AIM OF THE TASK:
In the data below, find each line that contains the word "Adapter" and copy it.

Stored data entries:
*****

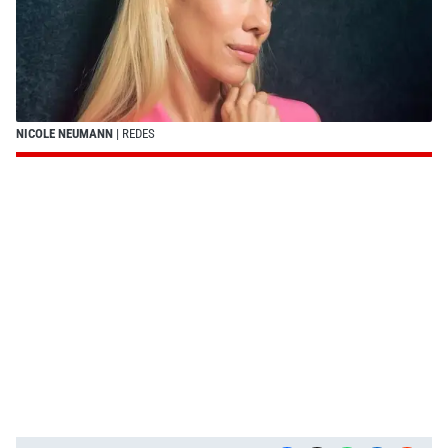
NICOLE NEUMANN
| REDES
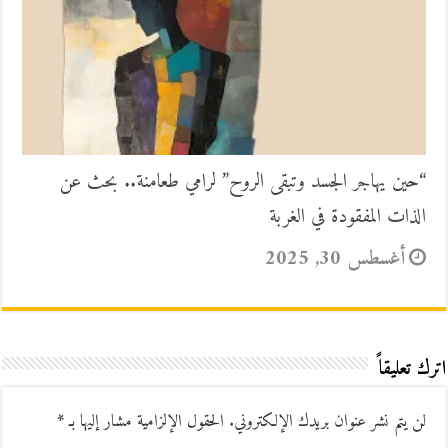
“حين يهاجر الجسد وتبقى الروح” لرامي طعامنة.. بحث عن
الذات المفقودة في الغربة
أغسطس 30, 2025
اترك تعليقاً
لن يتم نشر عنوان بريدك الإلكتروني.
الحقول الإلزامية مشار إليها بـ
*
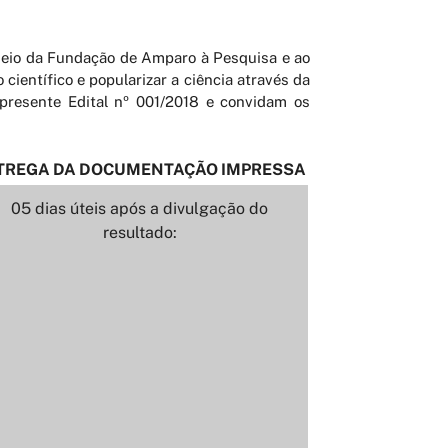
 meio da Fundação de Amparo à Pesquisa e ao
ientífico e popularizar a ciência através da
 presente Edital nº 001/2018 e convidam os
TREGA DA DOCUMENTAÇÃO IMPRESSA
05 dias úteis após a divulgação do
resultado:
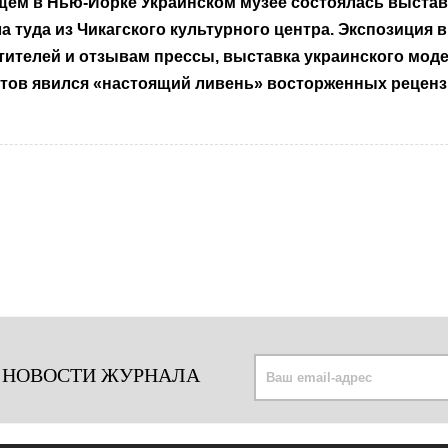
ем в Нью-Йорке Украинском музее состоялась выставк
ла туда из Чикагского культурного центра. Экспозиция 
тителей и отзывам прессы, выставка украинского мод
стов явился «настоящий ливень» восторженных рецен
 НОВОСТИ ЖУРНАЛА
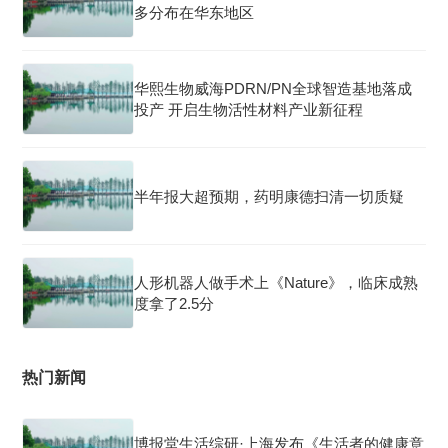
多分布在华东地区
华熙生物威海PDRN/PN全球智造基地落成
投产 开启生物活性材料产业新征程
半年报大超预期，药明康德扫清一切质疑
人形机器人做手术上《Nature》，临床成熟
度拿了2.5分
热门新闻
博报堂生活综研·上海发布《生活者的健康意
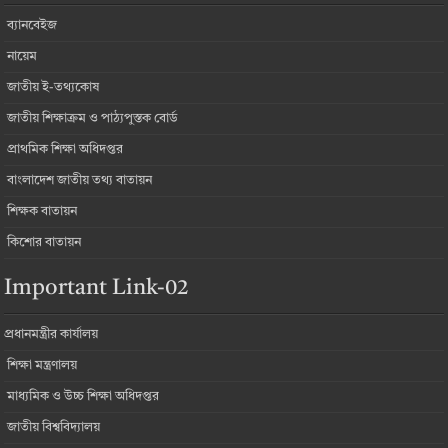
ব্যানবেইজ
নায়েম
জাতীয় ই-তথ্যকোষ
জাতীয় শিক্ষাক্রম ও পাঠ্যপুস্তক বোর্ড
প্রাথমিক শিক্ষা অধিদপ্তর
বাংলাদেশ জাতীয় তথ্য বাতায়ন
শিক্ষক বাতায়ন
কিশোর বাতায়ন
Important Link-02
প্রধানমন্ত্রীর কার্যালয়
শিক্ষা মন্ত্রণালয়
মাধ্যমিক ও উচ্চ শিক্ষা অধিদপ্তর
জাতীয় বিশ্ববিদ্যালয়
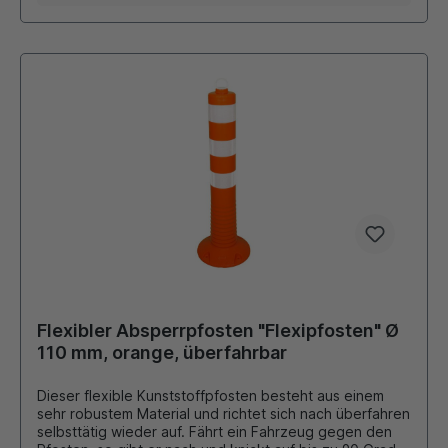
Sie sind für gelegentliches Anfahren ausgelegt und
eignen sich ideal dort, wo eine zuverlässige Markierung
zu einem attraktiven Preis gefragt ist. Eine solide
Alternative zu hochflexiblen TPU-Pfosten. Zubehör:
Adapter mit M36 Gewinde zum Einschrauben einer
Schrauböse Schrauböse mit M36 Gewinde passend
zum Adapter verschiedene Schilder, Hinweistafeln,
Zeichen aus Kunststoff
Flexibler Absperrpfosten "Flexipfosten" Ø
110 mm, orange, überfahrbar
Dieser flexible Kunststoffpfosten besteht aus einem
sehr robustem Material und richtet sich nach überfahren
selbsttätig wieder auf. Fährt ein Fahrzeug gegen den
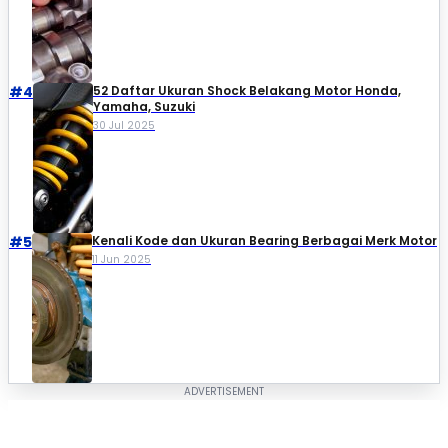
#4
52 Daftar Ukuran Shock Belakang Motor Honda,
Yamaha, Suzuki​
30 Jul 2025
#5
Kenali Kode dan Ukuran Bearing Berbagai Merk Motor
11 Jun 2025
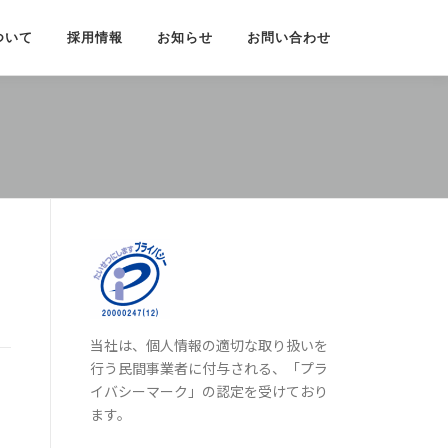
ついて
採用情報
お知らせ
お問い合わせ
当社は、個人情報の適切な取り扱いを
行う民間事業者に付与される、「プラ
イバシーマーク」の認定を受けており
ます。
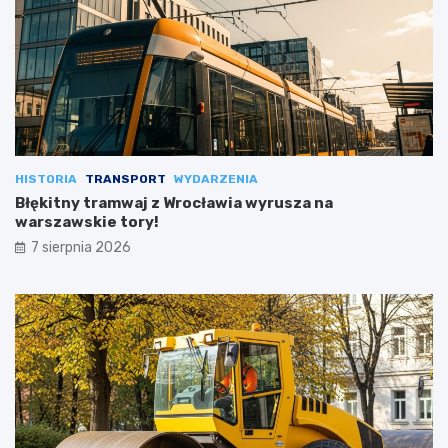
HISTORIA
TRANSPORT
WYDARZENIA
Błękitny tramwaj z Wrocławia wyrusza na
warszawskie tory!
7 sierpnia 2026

*****

ANSWER FOR THIS EXERCISE:
Adapter mit M36 Gewinde zum Einschrauben einer
zum Adapter verschiedene Schilder, Hinweistafeln,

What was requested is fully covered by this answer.